Deep & Cross Network for Ad Click Predictions
This addresses the need for automated feature engineering in ad click prediction and similar tasks, offering a novel method that improves efficiency and performance.
The paper tackles the problem of manual feature engineering in prediction models by proposing the Deep & Cross Network (DCN), which introduces a cross network for efficient learning of bounded-degree feature interactions, resulting in superior model accuracy and memory usage over state-of-the-art algorithms on CTR and dense classification datasets.

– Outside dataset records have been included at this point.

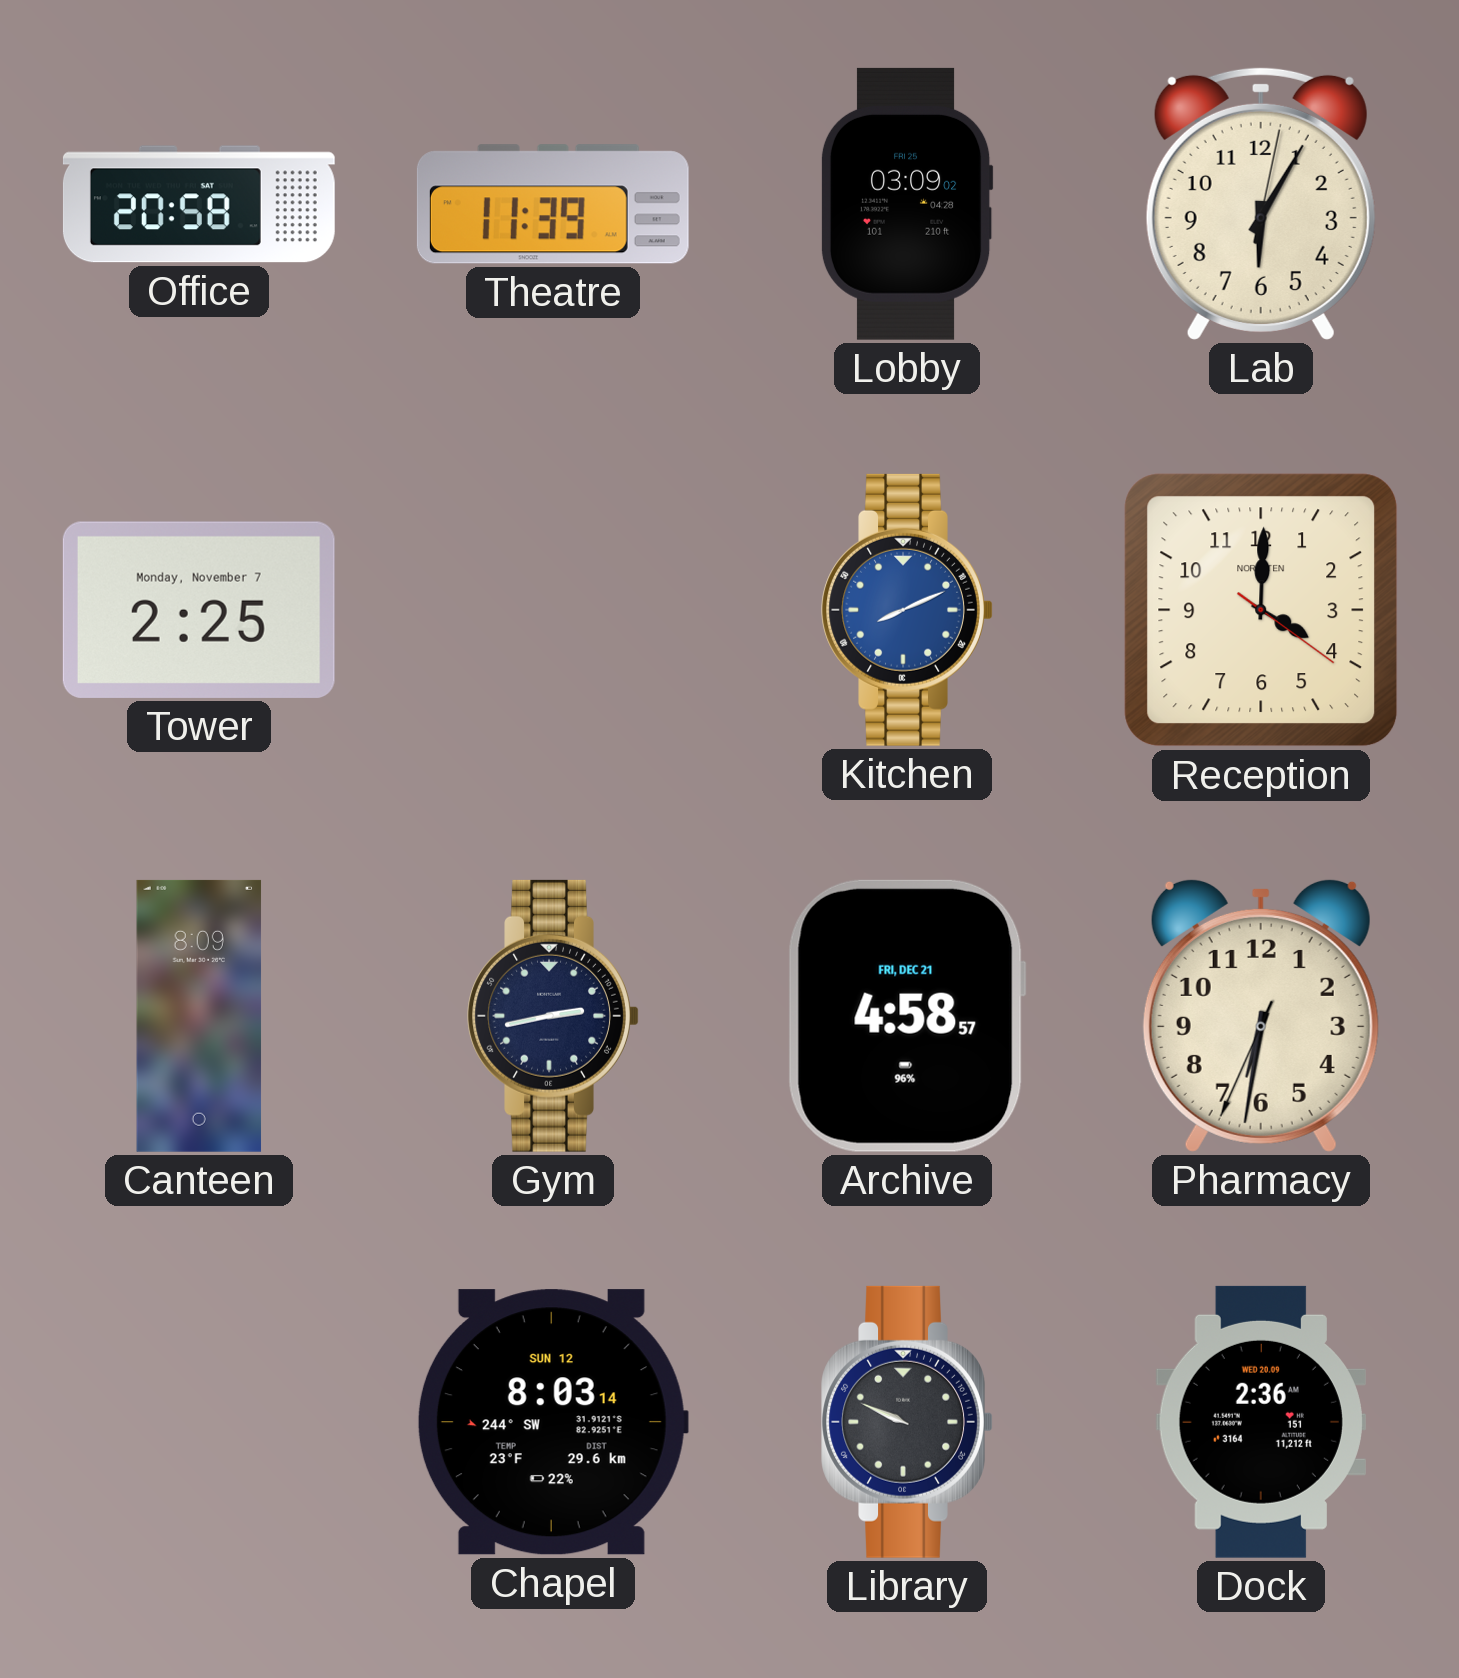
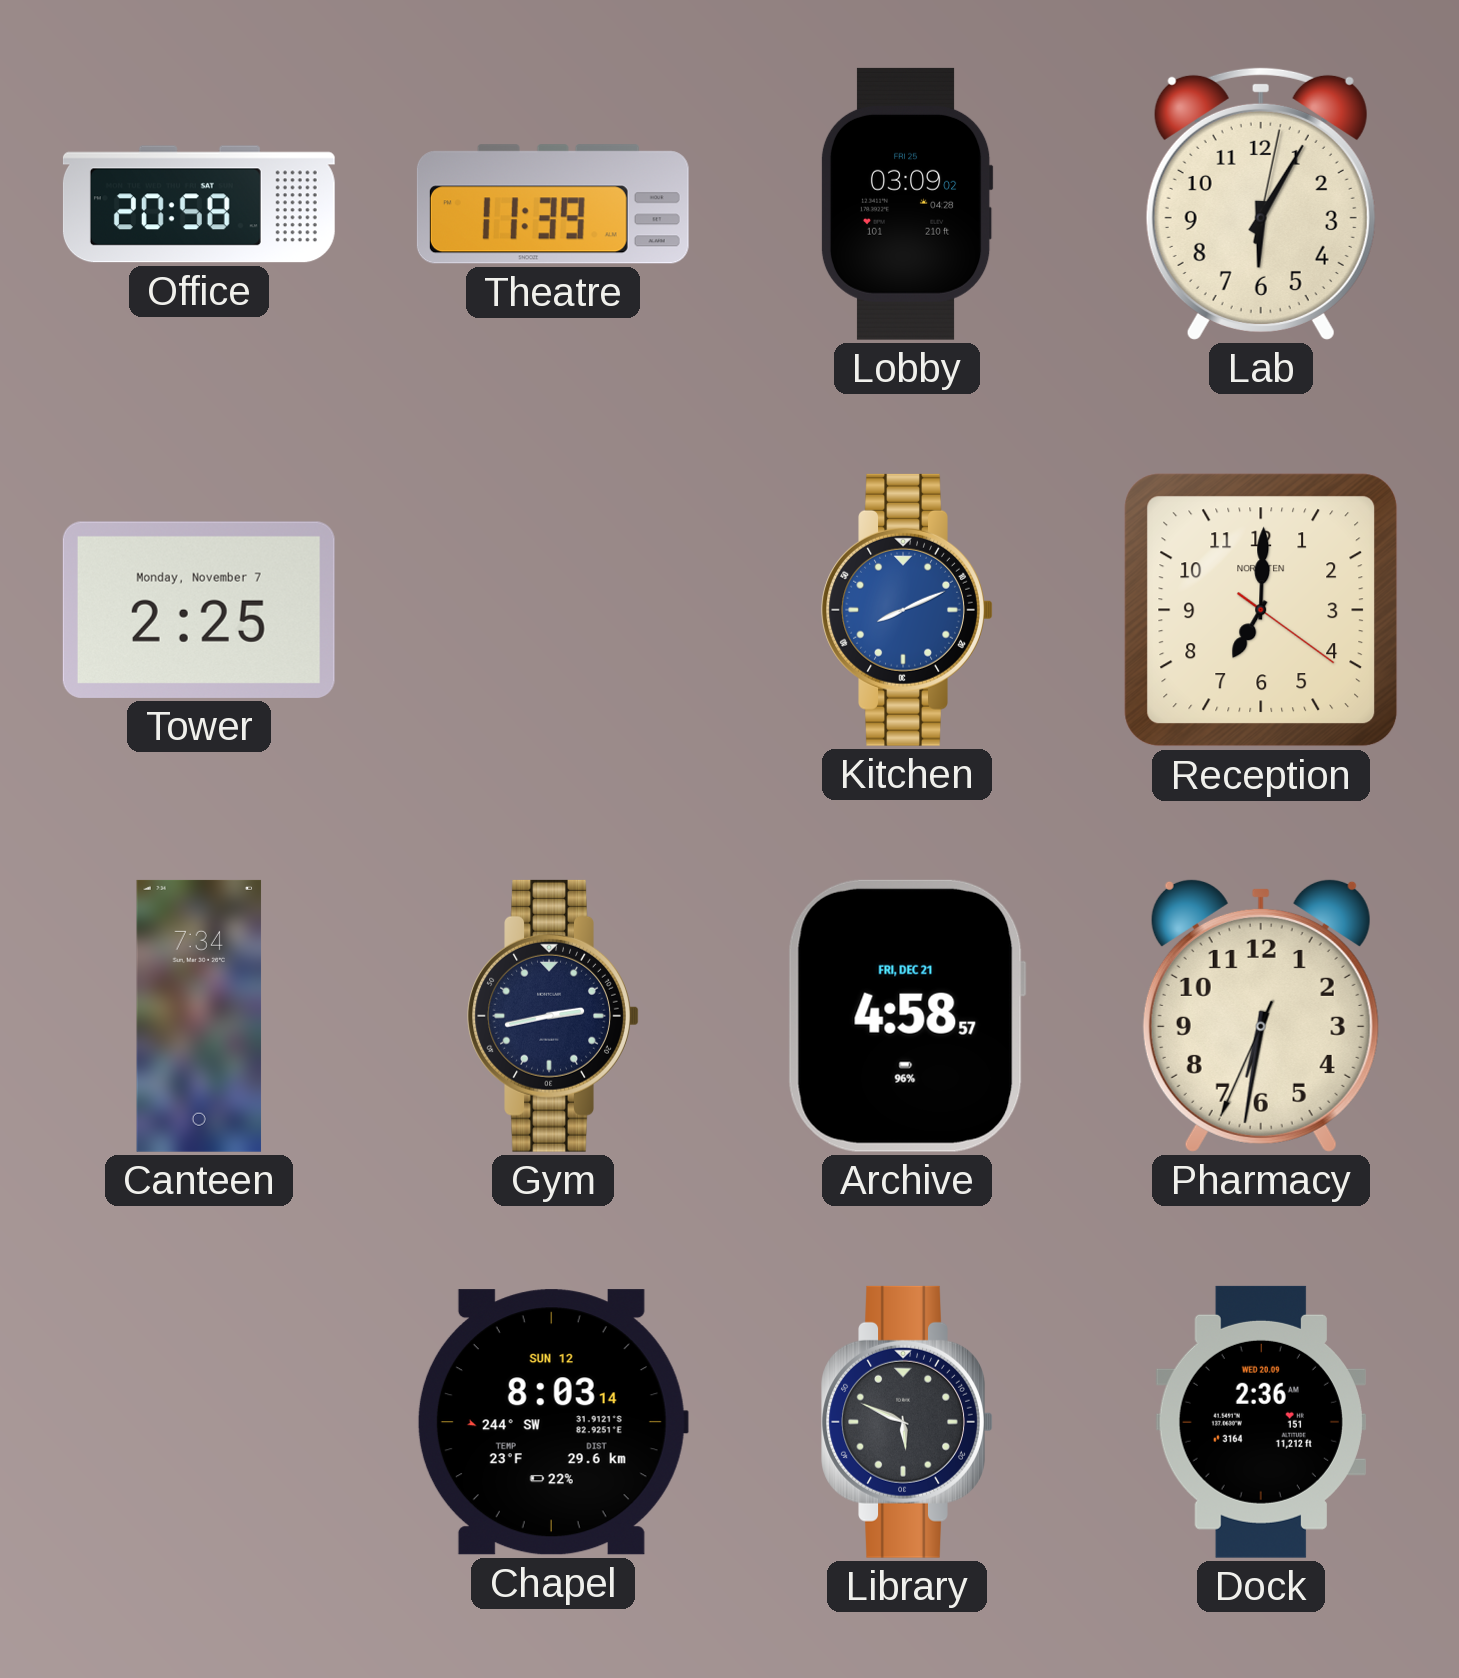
Reception: 4:00 -> 7:00
Canteen: 8:09 -> 7:34
Library: 9:49 -> 5:49
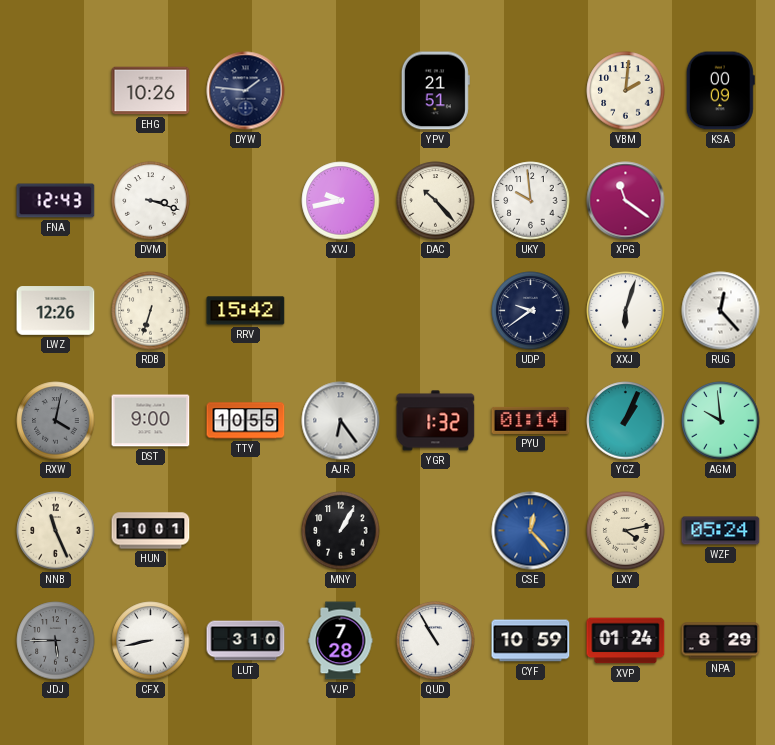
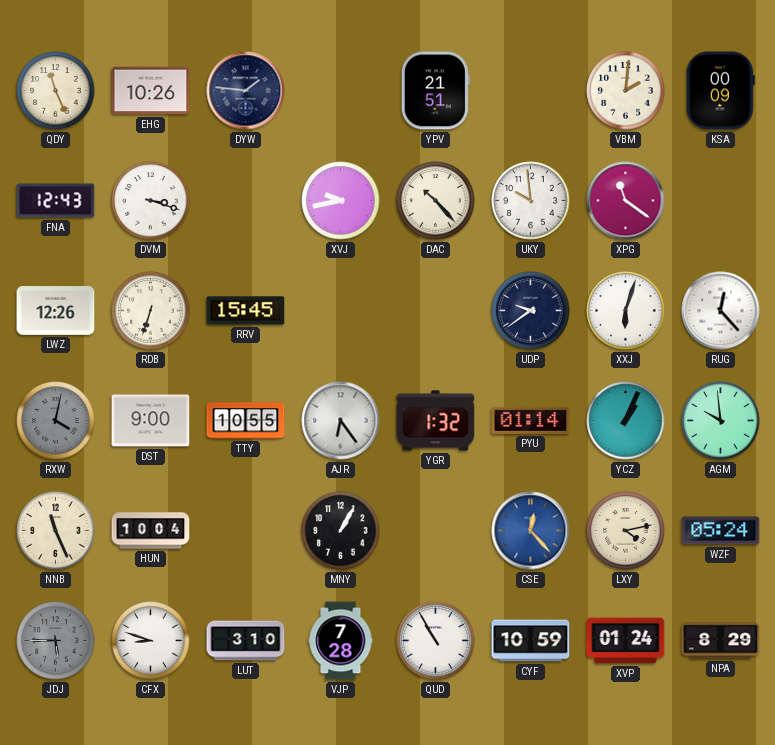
QDY: none -> 11:26
RRV: 15:42 -> 15:45
HUN: 10:01 -> 10:04
CFX: 8:43 -> 8:48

Feature engineering has been the key to the success of many prediction models. However, the process is non-trivial and often requires manual feature engineering or exhaustive searching. DNNs are able to automatically learn feature interactions; however, they generate all the interactions implicitly, and are not necessarily efficient in learning all types of cross features. In this paper, we propose the Deep & Cross Network (DCN) which keeps the benefits of a DNN model, and beyond that, it introduces a novel cross network that is more efficient in learning certain bounded-degree feature interactions. In particular, DCN explicitly applies feature crossing at each layer, requires no manual feature engineering, and adds negligible extra complexity to the DNN model. Our experimental results have demonstrated its superiority over the state-of-art algorithms on the CTR prediction dataset and dense classification dataset, in terms of both model accuracy and memory usage.